======== Records to use

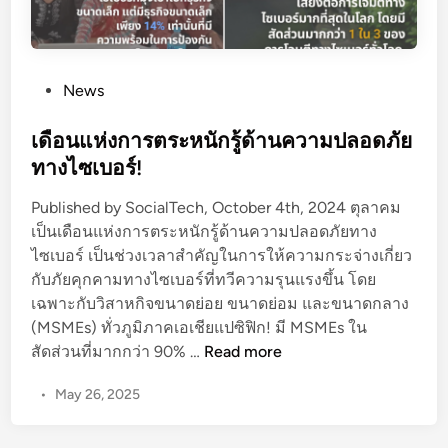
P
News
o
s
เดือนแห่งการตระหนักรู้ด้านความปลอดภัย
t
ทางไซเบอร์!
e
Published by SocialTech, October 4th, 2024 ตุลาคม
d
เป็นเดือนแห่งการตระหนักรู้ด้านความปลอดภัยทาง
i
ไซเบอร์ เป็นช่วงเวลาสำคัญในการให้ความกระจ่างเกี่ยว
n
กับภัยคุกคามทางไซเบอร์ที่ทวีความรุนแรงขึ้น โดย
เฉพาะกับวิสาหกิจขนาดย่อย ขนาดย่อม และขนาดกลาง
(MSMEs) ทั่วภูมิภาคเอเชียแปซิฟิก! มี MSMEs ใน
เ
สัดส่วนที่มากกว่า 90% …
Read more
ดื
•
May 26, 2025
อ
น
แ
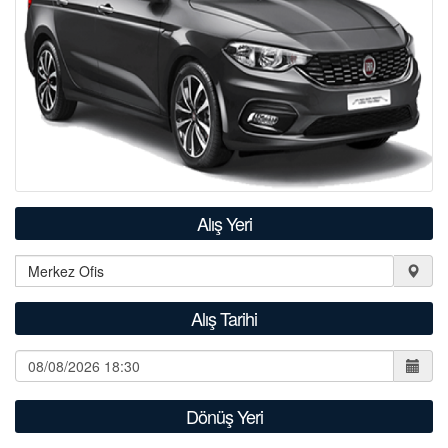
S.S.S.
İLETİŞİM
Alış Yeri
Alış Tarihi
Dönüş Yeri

================
======== Records to use

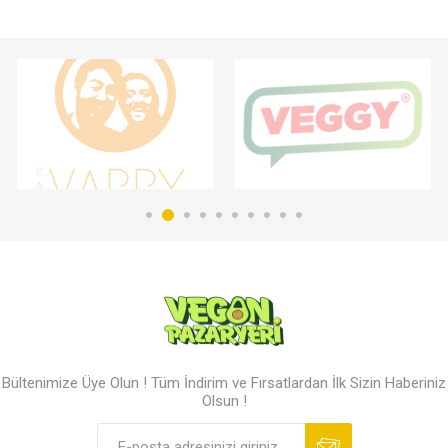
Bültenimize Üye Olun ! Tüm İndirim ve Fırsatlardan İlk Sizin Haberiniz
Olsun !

================

Only lines that hold the string "อนแห" belong in the answer, so copy every one of them from the records.

เดือนแห่งการตระหนักรู้ด้านความปลอดภัย
เป็นเดือนแห่งการตระหนักรู้ด้านความปลอดภัยทาง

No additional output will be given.